Sebelum harga BBM naik saja, saya sudah terengah melanjutkan hidup. Yah, saya mungkin masih berutung mendapatkan uang jajan sebesar 25.000/hari dari orang tua, makan dan tidur di rumah nenek. Meskipun dengan nominal sebesar itu hanya cukup untuk keperluan kuliah. Dengan perhitungan: 10.000 untuk bensin, 10.000 untuk makan, dan 5000 untuk keperluan lain-lain (seperti fotokopi atau merokok). Yah saya perokok aktif. Hal tersebut diluar dari biaya-biaya yang tak terduga, apabila nanti saya ada peliputan (baik tugas dari kampus, LPM, ataupun Webzine) dan hal-hal yang bersifat kondisional (seperti ban bocor atau sakit). Sehingga untuk menambal semuanya itu, saya menjalankan sebuah usaha kecil-kecilan. Setidaknya hal tersebut membuat nafas saya terengah dan tidak habis.

Begitu mengetahui BBM naik. Lantas membuat saya seperti tercekik. Saya merasakan kesal pada pemerintah. Seperti menyebrang danau dengan berenang untuk bertemu teman mu dan ketika sudah hampir sampai teman mu malah berpindah ke arah yang sebaliknya, sehingga kau harus putar badan dan berenang lagi. Sebab ini saya tidak pernah percaya pada kepemerintahan.

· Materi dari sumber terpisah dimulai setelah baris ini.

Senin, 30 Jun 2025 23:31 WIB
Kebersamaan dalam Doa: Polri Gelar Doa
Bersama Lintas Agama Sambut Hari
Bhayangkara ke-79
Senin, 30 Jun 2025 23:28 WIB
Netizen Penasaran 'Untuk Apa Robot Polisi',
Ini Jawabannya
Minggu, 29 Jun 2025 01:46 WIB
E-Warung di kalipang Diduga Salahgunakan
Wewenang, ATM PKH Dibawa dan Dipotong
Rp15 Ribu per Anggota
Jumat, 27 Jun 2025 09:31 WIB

Pada satu titik hati saya menjadi sangat gamang. Otak terus berputar kencang: hal apalagi yang harus saya lakukan tanpa membebani orang disekitar saya ? Rasanya ingin sekali melempar sebuah molotov ke barisan para pemimping tersebut. Sembari teriak, "Anjing! Penderitaan gua belum kelar dan lo semakin memperpanjangnya!". Tapi selain keberanian yang tak terkumpul karna memikirkan efek panjangnya, saya pun merasa percuma. Pemerintah yah pemerintah, semua otoritas penuh ada di mereka. Jika hanya orang seperti saya yang melemparkan satu botol molotov ke mereka, tentu bukan menjadi barang berarti. Alih-alih saya akan masuk media dan di cap teroris, tamatlah riwayat saya nanti. Niat hati ingin melakukan tindakan yang subversif, malah membuat orang tua saya malu (pastinya saya akan ditangkap polisi dan didakwa dengan dugaan yang asal tanpa ada hak pembelaan).

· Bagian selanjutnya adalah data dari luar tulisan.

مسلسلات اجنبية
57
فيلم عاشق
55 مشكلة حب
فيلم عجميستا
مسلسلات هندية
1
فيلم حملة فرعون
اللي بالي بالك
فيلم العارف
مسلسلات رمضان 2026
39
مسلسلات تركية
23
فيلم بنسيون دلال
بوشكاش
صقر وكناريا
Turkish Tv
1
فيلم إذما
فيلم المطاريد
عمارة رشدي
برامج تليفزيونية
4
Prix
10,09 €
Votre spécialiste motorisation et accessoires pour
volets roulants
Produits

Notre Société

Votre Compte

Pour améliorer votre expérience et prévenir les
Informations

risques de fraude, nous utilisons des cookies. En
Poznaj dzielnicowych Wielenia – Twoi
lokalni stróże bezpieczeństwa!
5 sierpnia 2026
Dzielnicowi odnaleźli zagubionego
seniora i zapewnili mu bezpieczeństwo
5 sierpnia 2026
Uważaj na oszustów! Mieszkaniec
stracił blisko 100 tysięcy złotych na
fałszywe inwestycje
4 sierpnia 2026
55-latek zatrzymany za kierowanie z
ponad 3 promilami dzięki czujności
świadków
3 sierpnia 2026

Pusing dengan otak yang kencang, saya pun beralih kembali ke timeline Twitter. Ternyata opini yang saya temui semakin beragam. Tidak serta merta mereka yang protes dan pro. Namun juga olok-olokan ala meme yang berbunyi: Rokok 16.000 dibeli, bensin naik 2rb di protes. Bukan karna saya seorang perokok. Tapi saya mencoba mencerna maksudnya. Masih belum menemukan korelasinya. Mungkin diantara kalian ada yang bisa menjelaskannya pada saya yang bebal ini ?

Tidak hanya di timeline Twitter saja, melainkan hampir di setiap social media yang saya punya selalu ada dua kubu: pro dan kontra. Sayangnya, saya belum menemukan pihak pro yang cermat dalam menyikapi protes dari mereka yang kontra. Hal ini bertahan hingga beberapa hari kedepannya. Dimana saya mulai kembali teringat pada impian melemparkan molotov ke pemerintah yang semakin surut dan perlahan saya kubur, seiring melihatnya gejolak yang timbul di masyarakat. Yah, masyarakat sudah terpecah. Entah kenaikan BBM ini harus disikapi dengan akal sehat atau memang seharusnya dengan kajian-kajian perpolitikan yang rumitnya minta ampun itu sehingga pada akhirnya kita akan satu suara, bersorak, menyambut layaknya tim sepakbola yang meraih trofi juara liga.

Saya yang sejak awal menjadi bagian dari yang kontra, akhirnya menarik diri dan memilih menjaga energi untuk berfikir tentang hal apa lagi yang harus saya lakukan untuk menyambung hidup di hari ini dan (jika mungkin) esok. Berharap mereka yang pro, selalu mendapatkan rezeki yang baik dan kehidupan yang KEKAL. Begitu juga dengan mereka yang kontra, semoga energi mereka tidak habis berteriak dan membakar ban.

Pemerintah itu memang keparat. Mereka sukses menaikan BBM, mecekik rakyat jelata, sekaligus membelah masyarakat. Percaya saja pada tuhan mu, berdoa untuk tak pernah percaya pada pemerintah.